Investigating mutant hydrophobic patch exposure in troponin C using molecular dynamics-based free energy methods.

Abstract

Contraction of cardiomyocytes is orchestrated through calcium-binding to the N-terminal regulatory domain of cardiac troponin C (NcTnC). This binding event initiates a series of dynamic and conformational changes that expose a hydrophobic patch to which troponin I (TnI) associates. Cardiomyopathies have been linked to mutations in NcTnC that disrupt these precise interactions and modulate free energy of opening. Mutations that lower the free energy of opening have a calcium-sensitizing effect and those that increase free energy of opening have a calcium-desensitizing effect, like mutations implicated with hypertrophic (HCM) and dilated cardiomyopathy (DCM), respectively. Albeit mutations occurring in the loop region of NcTnC have been most extensively studied, information regarding mutations within the hydrophobic patch is lacking.

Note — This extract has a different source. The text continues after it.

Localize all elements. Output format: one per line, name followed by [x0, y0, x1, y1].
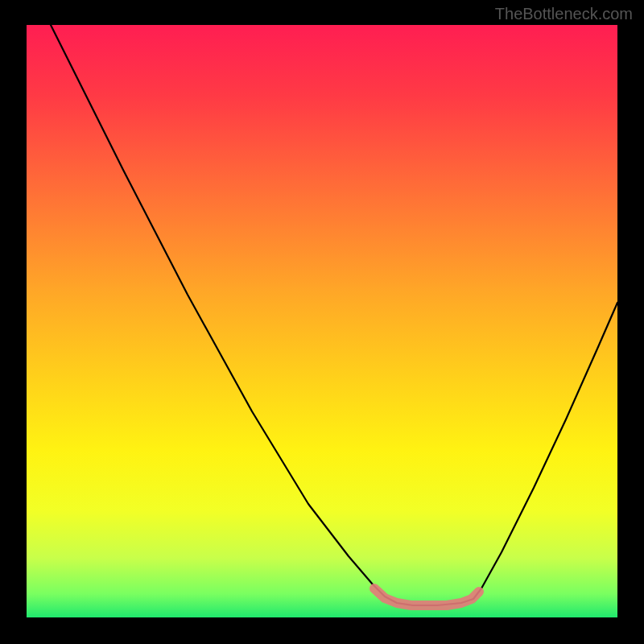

Simulating the closed-to-open transition in NcTnC is challenging and typically requires microsecond timescales just to observe partial opening of the patch. Here, we use targeted molecular dynamics (TMD) to efficiently sample the landscape between the open and closed conformations. Umbrella sampling (US) was employed to predict the free energy of opening by using frames sourced from TMD, and preliminary data corroborates the expected trends for known HCM and DCM mutations in NcTnC. RosettaDesign was used to prepare and score novel mutation candidates by systematically mutating residues at eight different positions in the patch to almost every other amino acid. Based on the ref15_cart scoring function, up to three mutation candidates from each position were selected to proceed to further evaluation with US. In this work, we identify several mutations that are expected to perturb patch opening and present an innovative approach to quantitatively study the influence hydrophobic patch residues play in the molecular basis of myocyte contraction.